● **Brief**: Since only the text is wanted, print every entry below exactly and omit the images.

--- Provided records ---

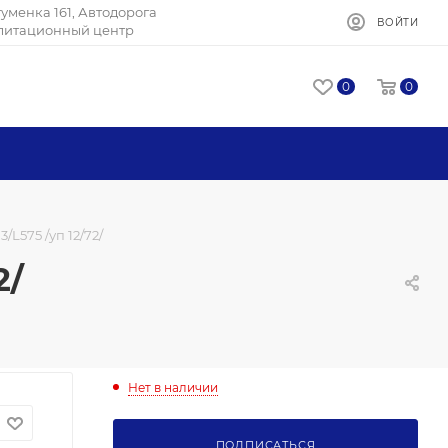
Игуменка 161, Автодорога
ВОЙТИ
илитационный центр
0
0
L575 /уп 12/72/
2/
Нет в наличии
ПОДПИСАТЬСЯ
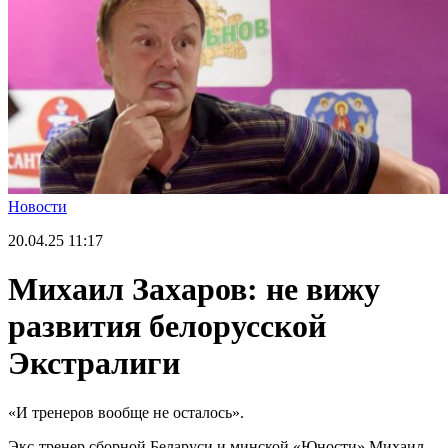
Новости
20.04.25
11:17
Михаил Захаров: не вижу
развития белорусской
Экстралиги
«И тренеров вообще не осталось».
Экс-тренер сборной Беларуси и минской «Юности» Михаил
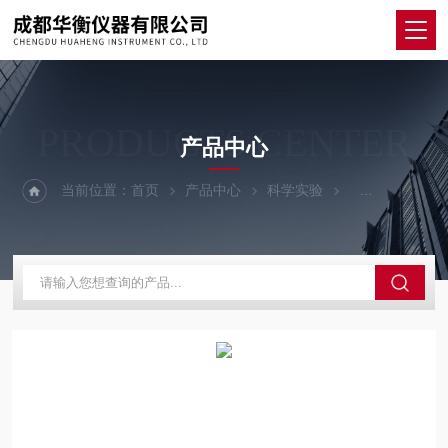
PRODUCTS CENTER
产品中心
当前位置：
首页
产品中心
科学实验
其他仪器设备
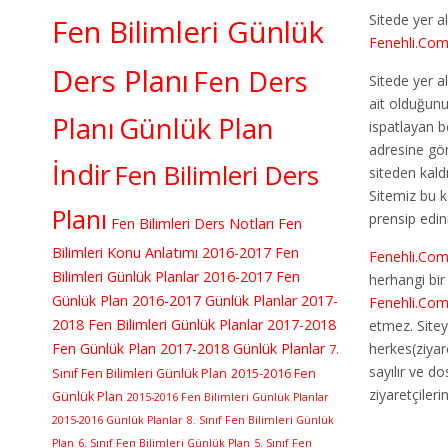
Sitede yer al
Fen Bilimleri Günlük
Fenehli.Co
Ders Planı
Fen Ders
Sitede yer al
ait olduğun
Planı
Günlük Plan
ispatlayan b
adresine gö
İndir
Fen Bilimleri Ders
siteden kaldır
Sitemiz bu 
Planı
prensip edin
Fen Bilimleri Ders Notları
Fen
Bilimleri Konu Anlatımı
2016-2017 Fen
Fenehli.Co
Bilimleri Günlük Planlar
2016-2017 Fen
herhangi bi
Günlük Plan
2016-2017 Günlük Planlar
2017-
Fenehli.Co
2018 Fen Bilimleri Günlük Planlar
2017-2018
etmez. Sitey
Fen Günlük Plan
2017-2018 Günlük Planlar
herkes(ziyar
7.
sayılır ve d
Sınıf Fen Bilimleri Günlük Plan
2015-2016 Fen
ziyaretçileri
Günlük Plan
2015-2016 Fen Bilimleri Günlük Planlar
2015-2016 Günlük Planlar
8. Sınıf Fen Bilimleri Günlük
Plan
6. Sınıf Fen Bilimleri Günlük Plan
5. Sınıf Fen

---

● **Written answer**:
Игуменка 161, Автодорога
ВОЙТИ
илитационный центр
0
0
L575 /уп 12/72/
2/
Нет в наличии
ПОДПИСАТЬСЯ
Новости
20.04.25
11:17
Михаил Захаров: не вижу
развития белорусской
Экстралиги
«И тренеров вообще не осталось».
Экс-тренер сборной Беларуси и минской «Юности» Михаил
PRODUCTS CENTER
产品中心
当前位置：
首页
产品中心
科学实验
其他仪器设备
Sitede yer al
Fen Bilimleri Günlük
Fenehli.Co
Ders Planı
Fen Ders
Sitede yer al
ait olduğun
Planı
Günlük Plan
ispatlayan b
adresine gö
İndir
Fen Bilimleri Ders
siteden kaldır
Sitemiz bu 
Planı
prensip edin
Fen Bilimleri Ders Notları
Fen
Bilimleri Konu Anlatımı
2016-2017 Fen
Fenehli.Co
Bilimleri Günlük Planlar
2016-2017 Fen
herhangi bi
Günlük Plan
2016-2017 Günlük Planlar
2017-
Fenehli.Co
2018 Fen Bilimleri Günlük Planlar
2017-2018
etmez. Sitey
Fen Günlük Plan
2017-2018 Günlük Planlar
herkes(ziyar
7.
sayılır ve d
Sınıf Fen Bilimleri Günlük Plan
2015-2016 Fen
ziyaretçileri
Günlük Plan
2015-2016 Fen Bilimleri Günlük Planlar
2015-2016 Günlük Planlar
8. Sınıf Fen Bilimleri Günlük
Plan
6. Sınıf Fen Bilimleri Günlük Plan
5. Sınıf Fen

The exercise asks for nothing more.